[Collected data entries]

***

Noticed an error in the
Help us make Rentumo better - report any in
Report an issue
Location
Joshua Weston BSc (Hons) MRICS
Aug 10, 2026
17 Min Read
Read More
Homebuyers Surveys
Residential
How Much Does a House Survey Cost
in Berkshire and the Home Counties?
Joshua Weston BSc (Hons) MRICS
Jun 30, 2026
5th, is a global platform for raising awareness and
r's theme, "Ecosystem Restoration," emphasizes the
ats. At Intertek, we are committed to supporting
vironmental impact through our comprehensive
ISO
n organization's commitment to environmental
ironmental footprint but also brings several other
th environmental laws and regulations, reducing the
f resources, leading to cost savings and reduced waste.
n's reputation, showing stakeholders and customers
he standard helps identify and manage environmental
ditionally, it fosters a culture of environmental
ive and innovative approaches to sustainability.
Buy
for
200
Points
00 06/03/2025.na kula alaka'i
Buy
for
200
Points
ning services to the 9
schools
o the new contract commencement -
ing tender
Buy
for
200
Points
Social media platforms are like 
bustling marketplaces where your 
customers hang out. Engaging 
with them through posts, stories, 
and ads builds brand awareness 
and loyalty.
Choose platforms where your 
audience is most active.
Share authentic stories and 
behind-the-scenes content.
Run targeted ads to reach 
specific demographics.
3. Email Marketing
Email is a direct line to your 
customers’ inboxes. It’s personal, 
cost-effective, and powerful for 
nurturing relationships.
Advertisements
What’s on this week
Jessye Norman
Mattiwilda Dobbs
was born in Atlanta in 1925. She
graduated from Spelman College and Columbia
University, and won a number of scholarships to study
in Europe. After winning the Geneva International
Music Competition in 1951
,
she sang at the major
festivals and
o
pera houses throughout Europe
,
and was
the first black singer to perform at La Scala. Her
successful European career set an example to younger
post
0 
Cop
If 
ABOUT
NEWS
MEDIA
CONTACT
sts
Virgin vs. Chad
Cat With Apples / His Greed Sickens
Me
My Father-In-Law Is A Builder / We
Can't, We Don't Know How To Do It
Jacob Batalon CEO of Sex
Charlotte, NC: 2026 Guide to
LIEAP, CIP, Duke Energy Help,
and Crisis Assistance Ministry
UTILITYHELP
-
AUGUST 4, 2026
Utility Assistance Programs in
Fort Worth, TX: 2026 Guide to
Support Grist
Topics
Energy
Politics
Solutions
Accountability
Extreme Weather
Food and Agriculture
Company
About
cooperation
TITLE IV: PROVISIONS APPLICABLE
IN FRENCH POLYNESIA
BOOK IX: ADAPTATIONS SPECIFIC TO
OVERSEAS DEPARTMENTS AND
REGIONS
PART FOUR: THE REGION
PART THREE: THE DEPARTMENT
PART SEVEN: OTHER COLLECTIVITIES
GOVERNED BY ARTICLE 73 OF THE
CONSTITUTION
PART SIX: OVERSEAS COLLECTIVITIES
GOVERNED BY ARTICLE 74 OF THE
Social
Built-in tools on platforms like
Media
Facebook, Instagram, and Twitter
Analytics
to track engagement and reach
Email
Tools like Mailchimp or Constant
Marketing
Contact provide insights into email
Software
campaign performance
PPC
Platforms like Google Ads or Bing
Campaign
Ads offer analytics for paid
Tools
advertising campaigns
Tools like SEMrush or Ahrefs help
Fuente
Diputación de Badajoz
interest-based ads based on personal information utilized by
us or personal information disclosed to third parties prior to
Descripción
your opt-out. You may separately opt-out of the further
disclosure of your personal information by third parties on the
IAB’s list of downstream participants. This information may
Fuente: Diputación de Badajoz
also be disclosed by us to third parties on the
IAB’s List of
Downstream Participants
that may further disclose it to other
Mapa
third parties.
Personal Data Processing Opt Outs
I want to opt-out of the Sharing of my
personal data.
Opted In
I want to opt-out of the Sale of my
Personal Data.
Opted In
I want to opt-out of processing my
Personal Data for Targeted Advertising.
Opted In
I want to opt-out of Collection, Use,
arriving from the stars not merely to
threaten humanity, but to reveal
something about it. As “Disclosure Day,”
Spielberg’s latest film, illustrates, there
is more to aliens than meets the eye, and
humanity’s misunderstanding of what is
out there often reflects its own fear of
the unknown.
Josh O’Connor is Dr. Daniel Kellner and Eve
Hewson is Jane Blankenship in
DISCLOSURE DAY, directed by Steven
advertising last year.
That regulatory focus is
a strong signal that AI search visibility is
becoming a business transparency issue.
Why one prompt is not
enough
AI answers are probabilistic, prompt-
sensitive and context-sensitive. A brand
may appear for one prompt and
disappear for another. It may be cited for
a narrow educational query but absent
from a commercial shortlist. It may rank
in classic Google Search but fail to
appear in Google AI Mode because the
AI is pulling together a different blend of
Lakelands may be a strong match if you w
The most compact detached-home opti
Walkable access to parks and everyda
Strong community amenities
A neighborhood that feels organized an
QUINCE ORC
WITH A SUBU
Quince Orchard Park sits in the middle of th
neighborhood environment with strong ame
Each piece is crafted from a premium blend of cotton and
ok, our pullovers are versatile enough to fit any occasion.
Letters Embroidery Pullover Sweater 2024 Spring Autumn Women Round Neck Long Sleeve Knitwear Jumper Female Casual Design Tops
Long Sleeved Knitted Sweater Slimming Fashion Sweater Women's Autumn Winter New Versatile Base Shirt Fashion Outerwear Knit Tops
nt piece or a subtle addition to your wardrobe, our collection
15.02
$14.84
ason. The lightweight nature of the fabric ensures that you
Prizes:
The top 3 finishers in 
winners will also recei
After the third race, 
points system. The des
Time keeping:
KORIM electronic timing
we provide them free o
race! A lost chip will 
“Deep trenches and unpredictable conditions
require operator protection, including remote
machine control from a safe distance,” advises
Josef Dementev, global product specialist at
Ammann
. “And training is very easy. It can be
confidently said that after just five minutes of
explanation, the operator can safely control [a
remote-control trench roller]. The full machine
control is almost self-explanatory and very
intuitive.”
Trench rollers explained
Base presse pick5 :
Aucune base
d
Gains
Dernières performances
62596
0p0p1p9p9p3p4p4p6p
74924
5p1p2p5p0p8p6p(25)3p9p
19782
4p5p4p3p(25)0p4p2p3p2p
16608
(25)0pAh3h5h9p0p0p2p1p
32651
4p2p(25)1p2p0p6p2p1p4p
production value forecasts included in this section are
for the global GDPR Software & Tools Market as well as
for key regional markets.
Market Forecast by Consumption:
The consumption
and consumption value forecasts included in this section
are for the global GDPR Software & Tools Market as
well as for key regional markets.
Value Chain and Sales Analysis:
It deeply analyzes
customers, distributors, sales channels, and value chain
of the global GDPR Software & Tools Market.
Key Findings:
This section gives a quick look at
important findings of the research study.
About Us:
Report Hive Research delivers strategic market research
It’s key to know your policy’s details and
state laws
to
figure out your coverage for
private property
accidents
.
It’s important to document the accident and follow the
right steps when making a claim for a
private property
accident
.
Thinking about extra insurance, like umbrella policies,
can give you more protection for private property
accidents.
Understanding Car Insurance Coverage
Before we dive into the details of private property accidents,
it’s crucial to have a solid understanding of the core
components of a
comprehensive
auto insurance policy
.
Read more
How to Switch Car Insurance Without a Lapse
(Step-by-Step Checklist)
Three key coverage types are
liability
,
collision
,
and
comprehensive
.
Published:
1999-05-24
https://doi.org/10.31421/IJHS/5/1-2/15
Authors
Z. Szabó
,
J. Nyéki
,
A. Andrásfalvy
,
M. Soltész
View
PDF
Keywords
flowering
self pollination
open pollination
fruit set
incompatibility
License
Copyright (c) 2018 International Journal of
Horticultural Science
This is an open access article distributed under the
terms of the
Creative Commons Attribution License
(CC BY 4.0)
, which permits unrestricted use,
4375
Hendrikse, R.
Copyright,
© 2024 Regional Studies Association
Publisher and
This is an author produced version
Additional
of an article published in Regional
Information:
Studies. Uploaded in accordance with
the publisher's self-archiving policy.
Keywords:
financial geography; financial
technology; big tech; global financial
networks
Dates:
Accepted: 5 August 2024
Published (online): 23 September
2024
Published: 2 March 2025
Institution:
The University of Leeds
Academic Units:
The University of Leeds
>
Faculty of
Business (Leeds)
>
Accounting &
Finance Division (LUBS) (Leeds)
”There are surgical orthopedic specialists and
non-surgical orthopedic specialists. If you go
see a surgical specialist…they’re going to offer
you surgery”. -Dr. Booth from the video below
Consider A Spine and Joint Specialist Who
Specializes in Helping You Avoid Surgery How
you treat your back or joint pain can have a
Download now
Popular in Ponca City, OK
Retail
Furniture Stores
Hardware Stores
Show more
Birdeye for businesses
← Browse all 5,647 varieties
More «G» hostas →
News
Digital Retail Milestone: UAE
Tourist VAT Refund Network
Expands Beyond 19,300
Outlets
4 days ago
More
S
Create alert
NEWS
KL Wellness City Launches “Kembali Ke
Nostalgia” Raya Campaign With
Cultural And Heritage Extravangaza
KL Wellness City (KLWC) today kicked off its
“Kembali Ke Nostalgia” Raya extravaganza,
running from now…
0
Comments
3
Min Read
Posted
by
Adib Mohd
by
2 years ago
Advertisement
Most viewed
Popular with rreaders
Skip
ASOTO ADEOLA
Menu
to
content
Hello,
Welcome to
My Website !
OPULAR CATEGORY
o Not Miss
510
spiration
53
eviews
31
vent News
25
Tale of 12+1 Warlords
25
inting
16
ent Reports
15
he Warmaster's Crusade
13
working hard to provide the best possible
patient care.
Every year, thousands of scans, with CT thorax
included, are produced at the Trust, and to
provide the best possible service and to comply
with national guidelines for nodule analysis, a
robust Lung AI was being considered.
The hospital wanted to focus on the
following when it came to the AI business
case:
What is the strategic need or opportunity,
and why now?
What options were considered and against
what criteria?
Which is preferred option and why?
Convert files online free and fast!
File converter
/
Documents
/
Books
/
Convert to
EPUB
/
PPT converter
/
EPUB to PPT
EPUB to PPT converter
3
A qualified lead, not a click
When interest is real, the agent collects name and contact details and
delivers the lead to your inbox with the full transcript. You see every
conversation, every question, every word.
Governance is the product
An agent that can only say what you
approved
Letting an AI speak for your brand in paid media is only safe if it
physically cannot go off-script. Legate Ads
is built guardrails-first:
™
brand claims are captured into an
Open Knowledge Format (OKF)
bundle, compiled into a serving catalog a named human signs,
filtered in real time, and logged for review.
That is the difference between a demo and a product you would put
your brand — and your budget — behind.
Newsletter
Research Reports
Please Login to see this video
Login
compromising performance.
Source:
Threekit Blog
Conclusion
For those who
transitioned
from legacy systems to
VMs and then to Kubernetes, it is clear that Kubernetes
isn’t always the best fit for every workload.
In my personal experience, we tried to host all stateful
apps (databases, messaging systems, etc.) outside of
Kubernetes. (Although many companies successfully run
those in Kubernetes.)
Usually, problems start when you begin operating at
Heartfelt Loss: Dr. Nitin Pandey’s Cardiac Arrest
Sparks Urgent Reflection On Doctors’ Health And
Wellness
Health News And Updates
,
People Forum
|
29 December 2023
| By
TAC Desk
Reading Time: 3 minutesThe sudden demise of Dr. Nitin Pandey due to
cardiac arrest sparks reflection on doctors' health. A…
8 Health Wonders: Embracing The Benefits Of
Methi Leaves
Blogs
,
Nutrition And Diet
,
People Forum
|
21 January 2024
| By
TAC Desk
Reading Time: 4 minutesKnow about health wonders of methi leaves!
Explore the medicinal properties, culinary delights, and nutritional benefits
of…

***

▶ **Problem description**
Write down, word for word, the lines above from the one containing "5th, is a global" through the one containing "Fort Worth, TX: 2026 Guide to", both ends included.

▶ **Response**
5th, is a global platform for raising awareness and
r's theme, "Ecosystem Restoration," emphasizes the
ats. At Intertek, we are committed to supporting
vironmental impact through our comprehensive
ISO
n organization's commitment to environmental
ironmental footprint but also brings several other
th environmental laws and regulations, reducing the
f resources, leading to cost savings and reduced waste.
n's reputation, showing stakeholders and customers
he standard helps identify and manage environmental
ditionally, it fosters a culture of environmental
ive and innovative approaches to sustainability.
Buy
for
200
Points
00 06/03/2025.na kula alaka'i
Buy
for
200
Points
ning services to the 9
schools
o the new contract commencement -
ing tender
Buy
for
200
Points
Social media platforms are like 
bustling marketplaces where your 
customers hang out. Engaging 
with them through posts, stories, 
and ads builds brand awareness 
and loyalty.
Choose platforms where your 
audience is most active.
Share authentic stories and 
behind-the-scenes content.
Run targeted ads to reach 
specific demographics.
3. Email Marketing
Email is a direct line to your 
customers’ inboxes. It’s personal, 
cost-effective, and powerful for 
nurturing relationships.
Advertisements
What’s on this week
Jessye Norman
Mattiwilda Dobbs
was born in Atlanta in 1925. She
graduated from Spelman College and Columbia
University, and won a number of scholarships to study
in Europe. After winning the Geneva International
Music Competition in 1951
,
she sang at the major
festivals and
o
pera houses throughout Europe
,
and was
the first black singer to perform at La Scala. Her
successful European career set an example to younger
post
0 
Cop
If 
ABOUT
NEWS
MEDIA
CONTACT
sts
Virgin vs. Chad
Cat With Apples / His Greed Sickens
Me
My Father-In-Law Is A Builder / We
Can't, We Don't Know How To Do It
Jacob Batalon CEO of Sex
Charlotte, NC: 2026 Guide to
LIEAP, CIP, Duke Energy Help,
and Crisis Assistance Ministry
UTILITYHELP
-
AUGUST 4, 2026
Utility Assistance Programs in
Fort Worth, TX: 2026 Guide to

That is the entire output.